It's a futile attempt; it simply won't work for one very powerful reason: There are so many illegal immigrants in America today that nearly everybody "knows" one (or a former one) within only two or three degrees of separation. And the ones they "know" don't fit the mold of parasite or vampire. Often employer or friend isn't even aware that the immigrant is actually illegal until he or she is outed. The outing rarely induces friends to turn on the illegal; far more likely that friends become allies -- and enemies of those they perceive as trying to throw their pal out of the country for no good reason.
And another conservative conversion bites the dust.
Contrariwise, nearly everybody is familiar with government intrusion, government overreach, government perversity, government theft, and government tyranny. Very few Americans like Congress or the courts, and only about half like any given president (and even that half are mostly tribalists).
Therefore, there is much more sympathy towards illegal immigrants than there is towards the Republican conference that is trying to interdict and deport them.
It's a losing battle; the only question is whether we find a functional compromise of immigration reform that makes future illegal immigration less likely... or whether we make this the last stand of republicanism, and watch ourselves go the way of the Federalists, the Democratic-Republicans, and the Whigs.
I do not want conservatives to usher in another six-decade era like Woodrow Wilson through Jimmy Carter, in which we established the permanent, floating, socialist Leviathan. But if we fight to the death for a losing cause on the wrong side of culture -- immigration is in our national blood -- we may very well live to see President Hillary, President Godfather Rahm, and ultimately President Gavin Newsom. Or we might see the repeal (or ignoring) of the 22nd Amendment, and Barack "Skeets" Obama might be elected to a third and fourth term.
We have already found a workable compromise for gays who want to have the protections of marriage: allowing for domestic partnership but not same-sex marriage, coupled with allowing some form of covenant marriage for those who wish it.
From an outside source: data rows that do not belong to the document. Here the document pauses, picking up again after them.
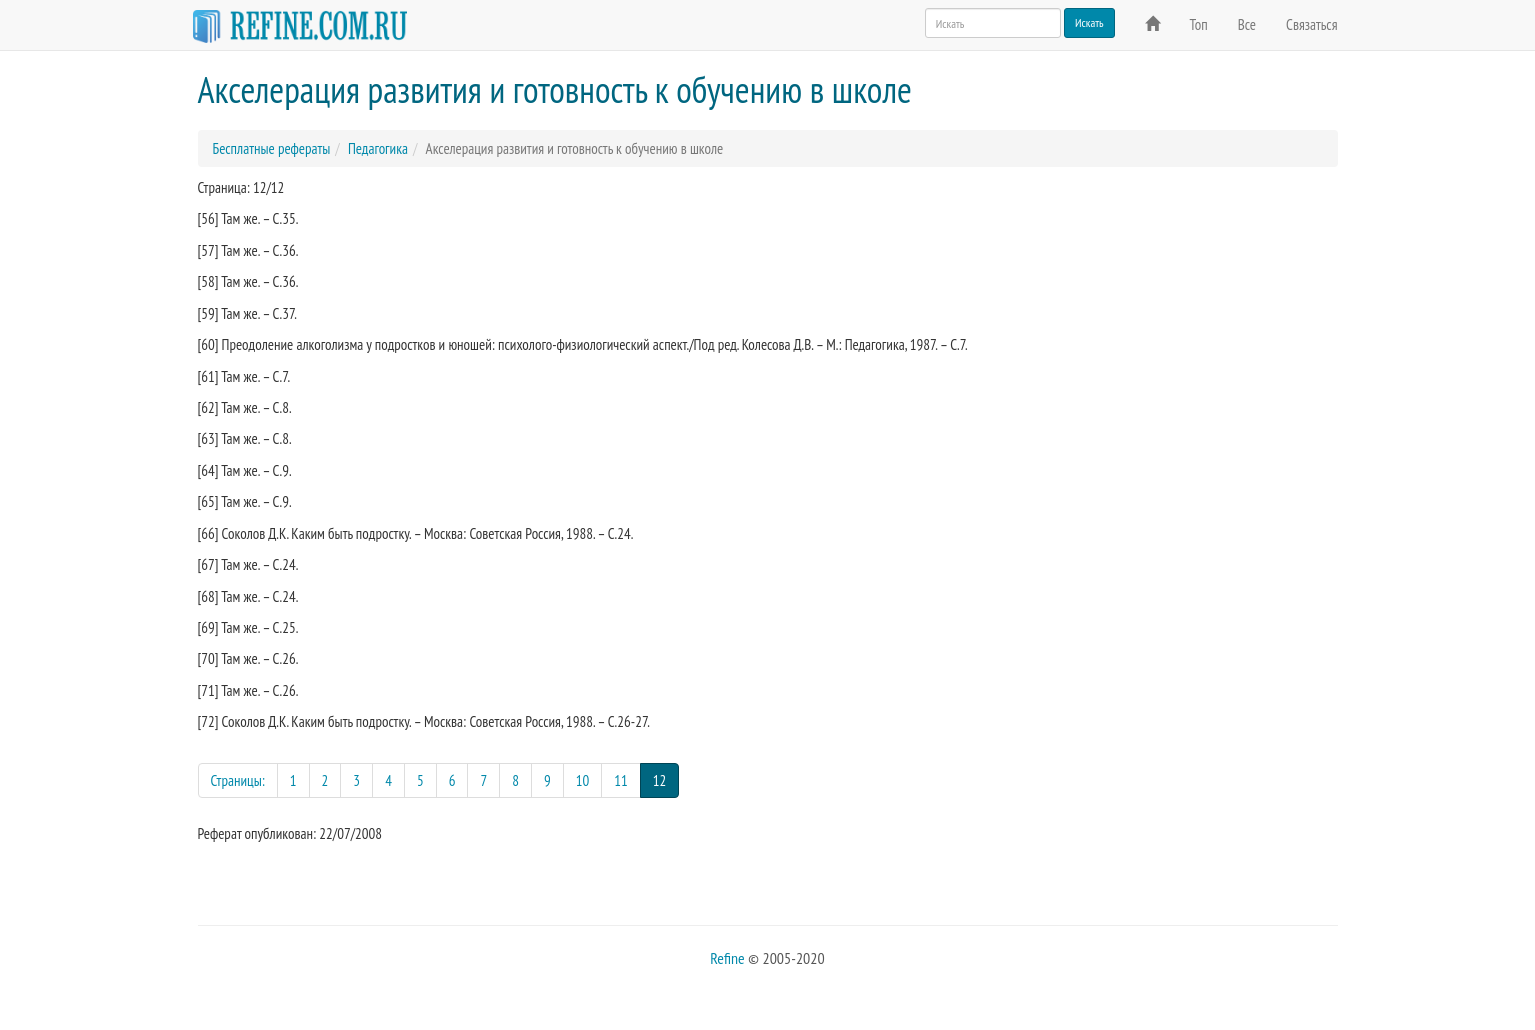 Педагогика (378, 148)
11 (621, 780)
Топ (1199, 24)
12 (666, 779)
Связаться (1311, 24)
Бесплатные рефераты (272, 148)
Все (1247, 24)
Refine (727, 958)
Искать (1089, 22)
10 (583, 780) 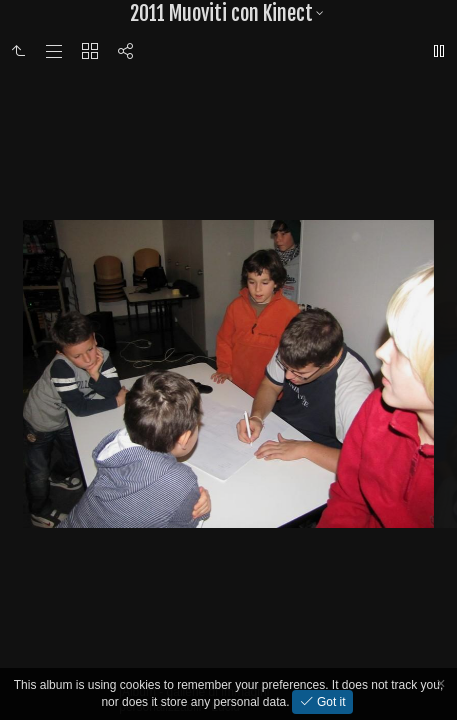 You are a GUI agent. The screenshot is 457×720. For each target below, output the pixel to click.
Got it (330, 702)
It isn't perfect, and it doesn't stop either side from pushing, but that center will probably hold.
We cannot achieve total victory -- but the Left can, if we make it a steel-cage deathmatch. So now is the time for the GOP to offer a real and working compromise... because the alternative to a negotiated compromise is certain defeat.
Defeat is never glorious. Defeat is always ignominious. And defeat has very real and very harsh consequences that can long outlive both losers and victors.
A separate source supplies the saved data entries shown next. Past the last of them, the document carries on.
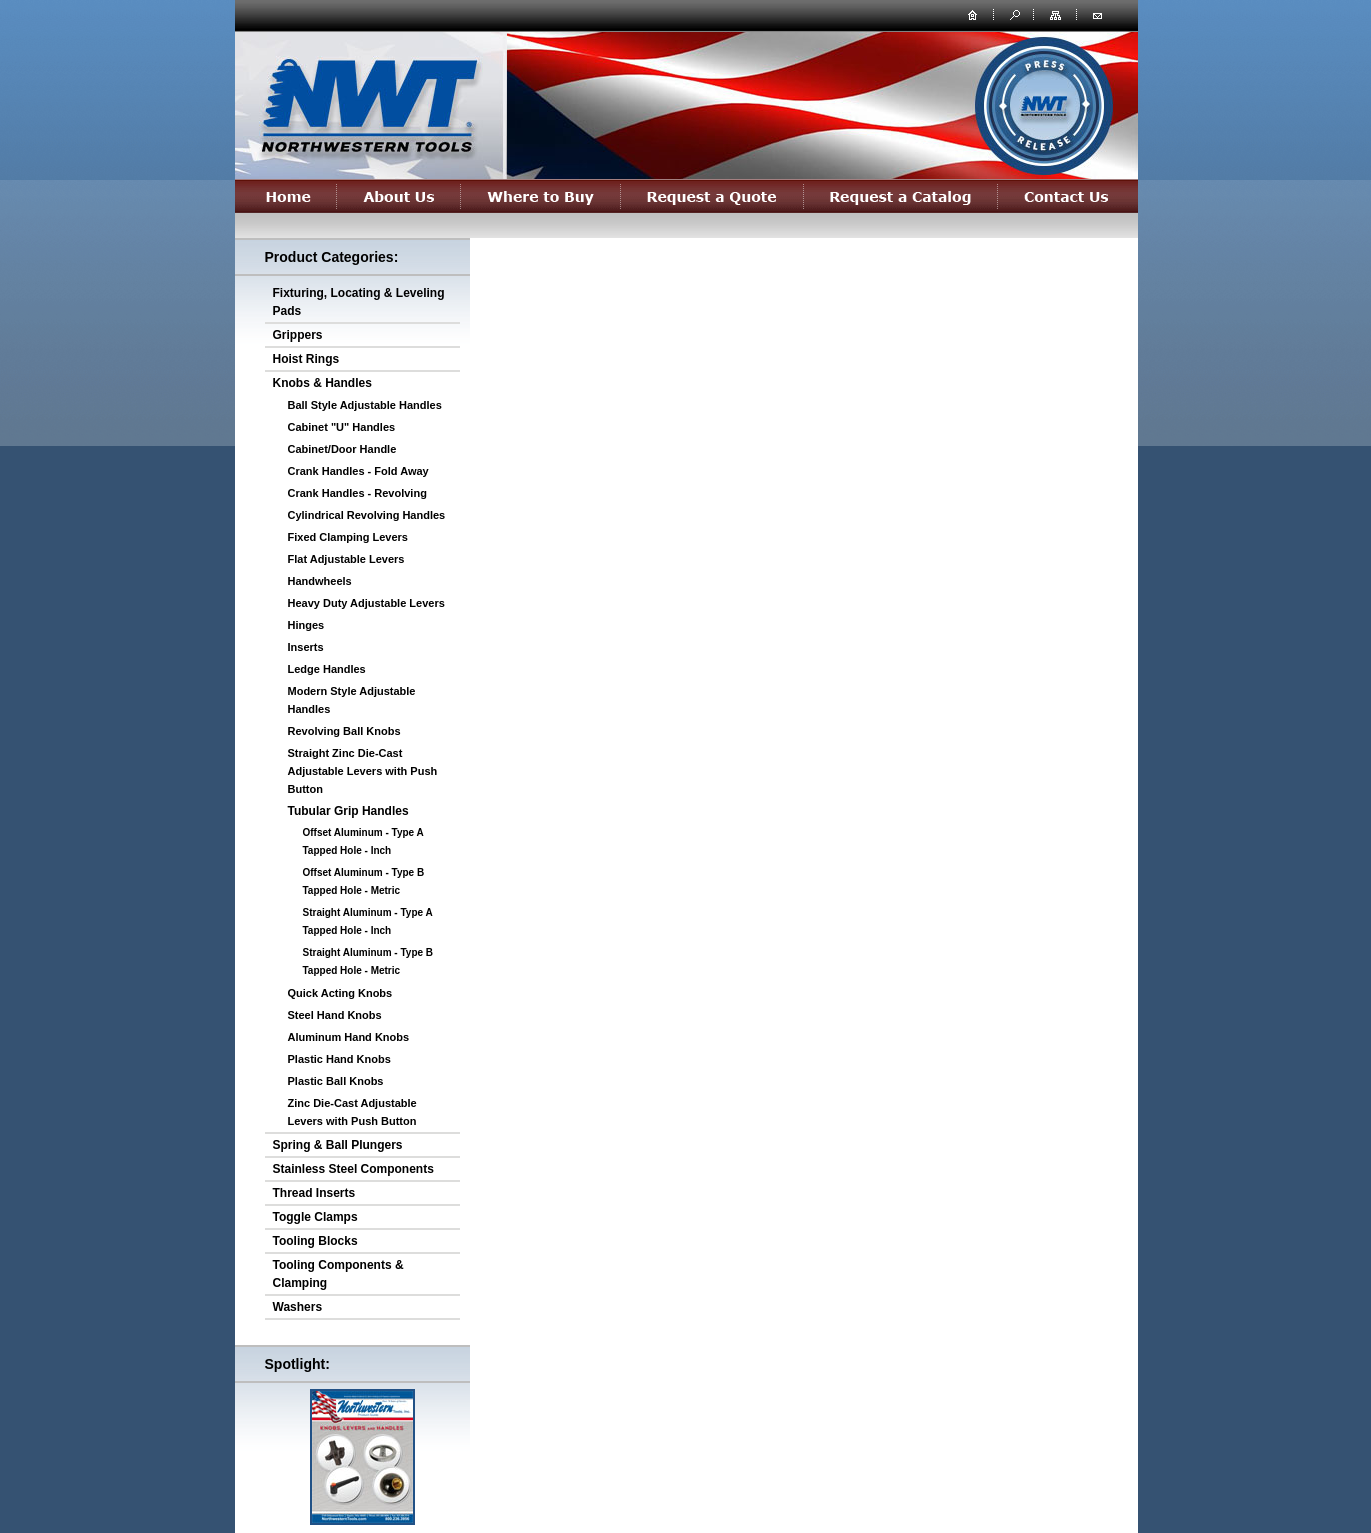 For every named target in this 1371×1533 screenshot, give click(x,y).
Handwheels (320, 581)
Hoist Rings (306, 359)
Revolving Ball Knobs (344, 731)
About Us (399, 196)
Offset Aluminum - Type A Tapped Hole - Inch (363, 841)
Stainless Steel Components (353, 1169)
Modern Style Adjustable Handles (352, 700)
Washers (298, 1307)
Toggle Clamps (315, 1217)
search (1013, 14)
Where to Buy (541, 196)
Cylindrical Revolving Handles (367, 515)
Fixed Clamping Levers (348, 537)
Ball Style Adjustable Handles (365, 405)
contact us (1097, 14)
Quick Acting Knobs (340, 993)
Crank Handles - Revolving (357, 493)
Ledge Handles (327, 669)
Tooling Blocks (315, 1241)
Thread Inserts (314, 1193)
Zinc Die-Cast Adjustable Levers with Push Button (352, 1112)
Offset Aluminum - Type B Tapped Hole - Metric (364, 881)
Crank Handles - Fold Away (358, 471)
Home (286, 196)
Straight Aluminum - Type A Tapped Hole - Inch (368, 921)
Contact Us (1068, 196)
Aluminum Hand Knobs (349, 1037)
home (973, 14)
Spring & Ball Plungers (338, 1145)
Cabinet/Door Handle (342, 449)
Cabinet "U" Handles (342, 427)
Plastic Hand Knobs (339, 1059)
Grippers (298, 335)
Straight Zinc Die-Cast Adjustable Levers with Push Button (363, 771)
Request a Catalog (901, 196)
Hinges (306, 625)
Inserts (306, 647)
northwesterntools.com (368, 102)
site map (1057, 14)
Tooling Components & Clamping (338, 1274)
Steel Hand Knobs (335, 1015)
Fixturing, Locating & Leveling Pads (359, 302)
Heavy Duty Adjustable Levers (366, 603)
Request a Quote (712, 196)
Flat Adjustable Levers (346, 559)
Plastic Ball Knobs (336, 1081)
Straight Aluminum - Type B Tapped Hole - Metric (368, 961) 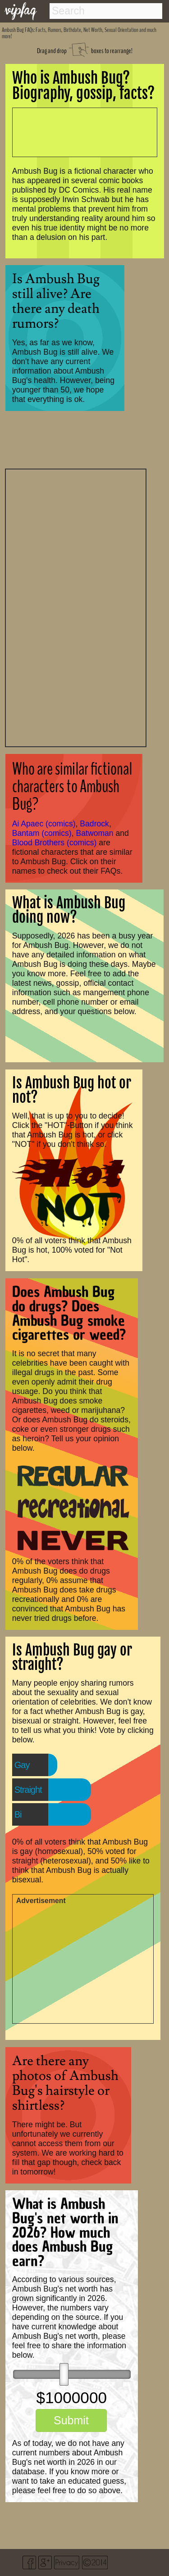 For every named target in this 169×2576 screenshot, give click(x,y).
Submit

Hatched by Dafydd on this day, March 24, 2013, at the time of 3:08 PM
The following hissed in response by: Tom Jedrzejewicz
I don't have much patience with the "anti-amnesty" arguments.
That ship has sailed. Effectively, we gave amnesty through a lack of enforcement of the immigration laws, a lack of security at the border, and the acceptance / welcoming of the illegals in virtually every aspect of American life.
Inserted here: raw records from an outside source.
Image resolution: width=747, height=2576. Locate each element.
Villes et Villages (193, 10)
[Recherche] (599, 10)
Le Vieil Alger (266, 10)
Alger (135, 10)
IMHO, conservatives should focus on:
** securing the border.
** using illegal status as a way to rid ourselves of criminals through deportation.
** removing the eligibility of illegals from welfare and other public assistance.
** integrating and normalizing those illegals who are otherwise law-abiding.
The following hissed in response by: snochasr
You confuse me with the argument that "amnesty" (excuse me for using the correct word) is something done for the good of the Republican Party. I thought that you were arguing that allowing law-breakers (though not criminals by your own [odd, IMHO] definition) to stay in this country and become citizens was simply the RIGHT and moral thing to do. I think this is wrong in at least two ways. First, it all pretty much hinges on what any sizable plurality of those illegally here have actually done with their lives. Yes, I know several who have families here and work hard, giving their kids educations (where the public schools actually work), etc. But I do NOT think they are equally as good a prospect for citizenship as the man who carries a few drugs across and decides to stay, sending money back home to family, if he has any.
There is also the matter of the sheer number of crimes that someone here illegally must commit to stay, including driving without a license, or voter fraud if they DO have a license, misrepresentation, theft of government services, failure to report (part of the previous amnesty law), document fraud, perhaps quite a list if a lawyer looked at it. Regardless of that, I used to favor some form of amnesty, somehow "penalizing" these folks appropriately, but no more. I was convinced that to send people back across the southern border was essentially a death sentence. But when a couple of states passed laws requiring employers to comply with e-Verify, many people self-deported, and they wouldn't do that if their families faced such dire circumstances.
In short, while I might agree with you that those already living exemplary "American" lives shouldn't be deported out of them, it is not a human right to be here, and I cannot imagine any government law that would create a fair means of determining who is which. As perverse as it sounds, I favor a "wink-wink" approach. This would start with a universal requirement for e-Verify use for employment, including a test for all employees (approx. 9 million of them) known to be using false SS numbers. Those who fail would be registered as illegal aliens and given some "provisional status." THEN they would be told they would have one year to appeal to stay here legally (under what provision, I don't specify) or to voluntarily leave the country. THEN, with the new legal immigration process in place, we would have a "wide gate" for people to legally come across the border, welcoming first those who, by some magic (wink-wink), already have a job waiting, a known place to stay, community ties and possibly family here already, who would be legalized provisionally if Papa came in legally by this route. Like a true amnesty, we would simply "forget" the crimes of that other person of the same name who used to work here, live here, etc. And it would quickly weed out those who, by your definition, are undesirable with a lot more precision-- case by case-- then would some arbitrary and hidebound set of laws and rules like those that got us in this mess.